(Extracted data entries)
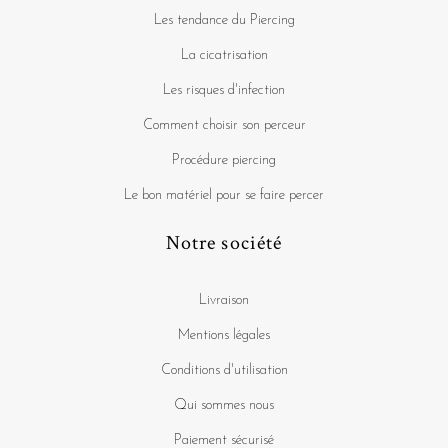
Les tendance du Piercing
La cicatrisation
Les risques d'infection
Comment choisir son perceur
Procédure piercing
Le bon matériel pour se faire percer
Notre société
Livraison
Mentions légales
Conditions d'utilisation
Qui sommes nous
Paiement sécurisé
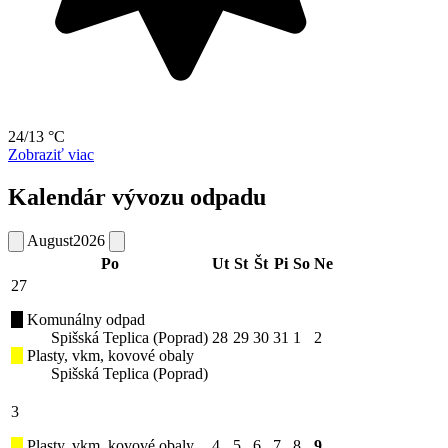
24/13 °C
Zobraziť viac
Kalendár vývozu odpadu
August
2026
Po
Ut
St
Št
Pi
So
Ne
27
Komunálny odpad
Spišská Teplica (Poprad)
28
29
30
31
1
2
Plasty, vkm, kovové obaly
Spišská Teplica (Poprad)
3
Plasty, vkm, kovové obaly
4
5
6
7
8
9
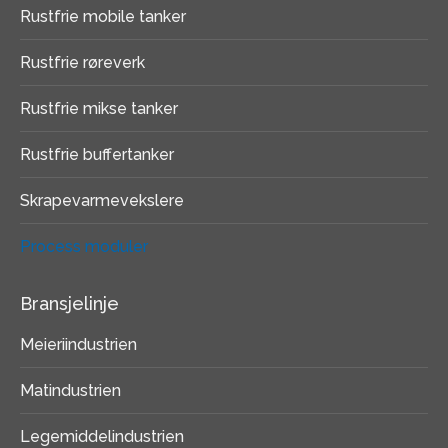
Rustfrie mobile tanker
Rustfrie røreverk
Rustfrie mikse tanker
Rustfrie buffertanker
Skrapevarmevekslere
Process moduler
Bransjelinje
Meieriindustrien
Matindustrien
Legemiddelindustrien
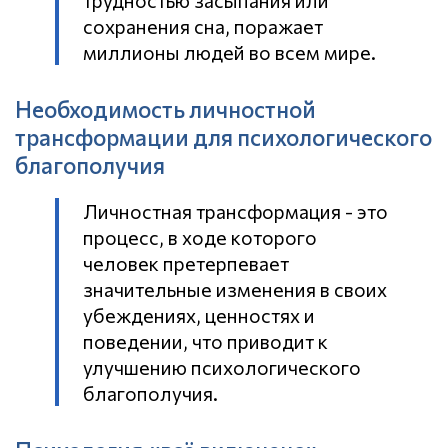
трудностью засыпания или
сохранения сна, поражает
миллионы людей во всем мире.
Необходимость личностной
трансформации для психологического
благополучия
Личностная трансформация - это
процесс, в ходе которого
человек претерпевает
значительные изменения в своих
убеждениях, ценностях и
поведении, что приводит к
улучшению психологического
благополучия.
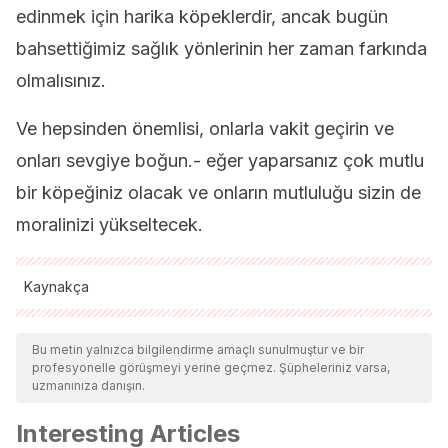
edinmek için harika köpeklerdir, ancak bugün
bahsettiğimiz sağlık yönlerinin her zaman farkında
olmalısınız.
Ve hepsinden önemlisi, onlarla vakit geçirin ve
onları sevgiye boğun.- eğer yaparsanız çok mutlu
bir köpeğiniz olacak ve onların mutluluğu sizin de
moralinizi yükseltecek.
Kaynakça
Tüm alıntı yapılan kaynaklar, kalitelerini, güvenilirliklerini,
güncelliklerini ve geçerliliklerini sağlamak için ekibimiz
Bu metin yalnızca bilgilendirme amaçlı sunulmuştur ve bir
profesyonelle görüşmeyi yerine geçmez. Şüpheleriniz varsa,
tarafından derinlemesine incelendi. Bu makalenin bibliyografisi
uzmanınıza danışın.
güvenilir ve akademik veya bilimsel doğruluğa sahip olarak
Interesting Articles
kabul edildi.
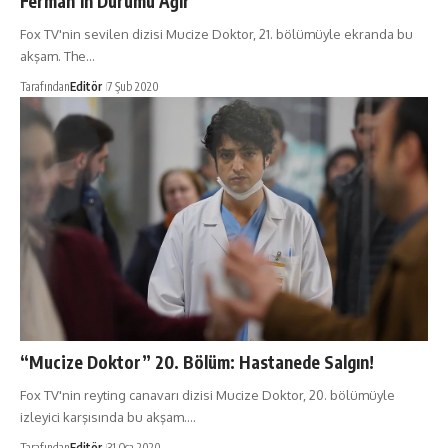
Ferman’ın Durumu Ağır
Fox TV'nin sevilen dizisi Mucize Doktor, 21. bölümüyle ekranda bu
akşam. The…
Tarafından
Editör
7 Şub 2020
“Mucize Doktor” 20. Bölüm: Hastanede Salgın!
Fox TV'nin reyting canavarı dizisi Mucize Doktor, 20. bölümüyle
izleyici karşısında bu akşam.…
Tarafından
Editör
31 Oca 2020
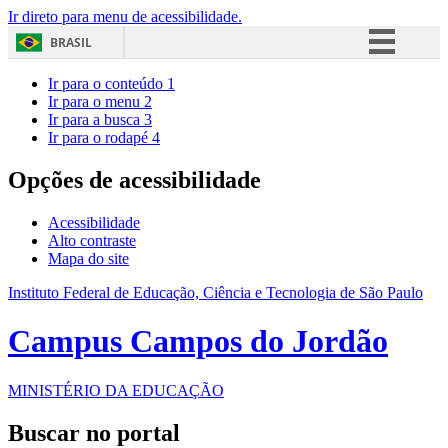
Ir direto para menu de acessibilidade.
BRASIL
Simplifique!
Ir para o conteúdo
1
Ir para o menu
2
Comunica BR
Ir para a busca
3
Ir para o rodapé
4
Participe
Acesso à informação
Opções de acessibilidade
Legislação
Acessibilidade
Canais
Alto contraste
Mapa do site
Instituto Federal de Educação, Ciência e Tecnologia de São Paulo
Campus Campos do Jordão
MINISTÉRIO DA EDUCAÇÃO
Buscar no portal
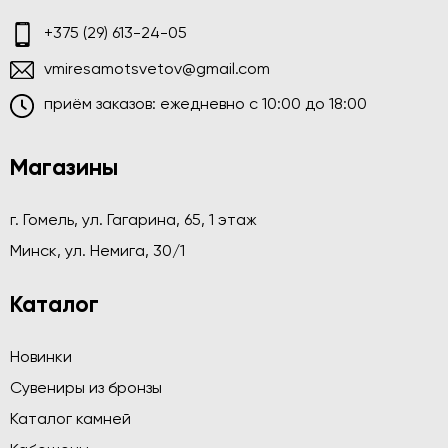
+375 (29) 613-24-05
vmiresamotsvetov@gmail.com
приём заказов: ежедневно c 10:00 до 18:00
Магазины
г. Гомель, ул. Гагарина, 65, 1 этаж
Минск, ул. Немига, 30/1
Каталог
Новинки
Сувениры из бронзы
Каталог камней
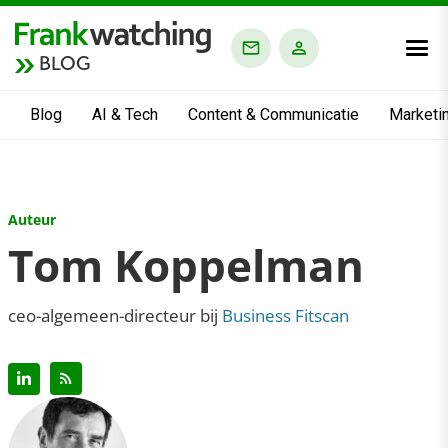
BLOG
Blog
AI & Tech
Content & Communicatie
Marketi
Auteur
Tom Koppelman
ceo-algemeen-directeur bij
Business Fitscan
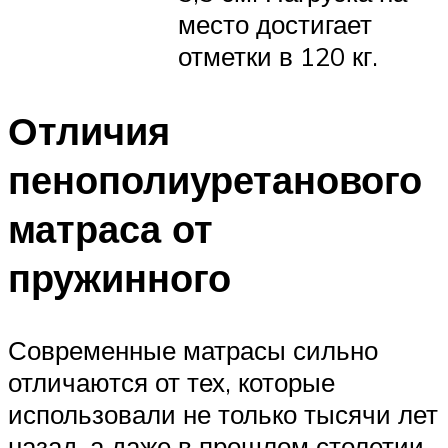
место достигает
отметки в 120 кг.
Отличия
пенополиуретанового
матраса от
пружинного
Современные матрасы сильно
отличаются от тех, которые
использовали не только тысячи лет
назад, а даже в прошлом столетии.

§ **TASK REQUIREMENTS**
Filter the entries above down to the lines that contain "bölümüyle".

§ **RESPONSE BOX**
Fox TV'nin sevilen dizisi Mucize Doktor, 21. bölümüyle ekranda bu
Fox TV'nin reyting canavarı dizisi Mucize Doktor, 20. bölümüyle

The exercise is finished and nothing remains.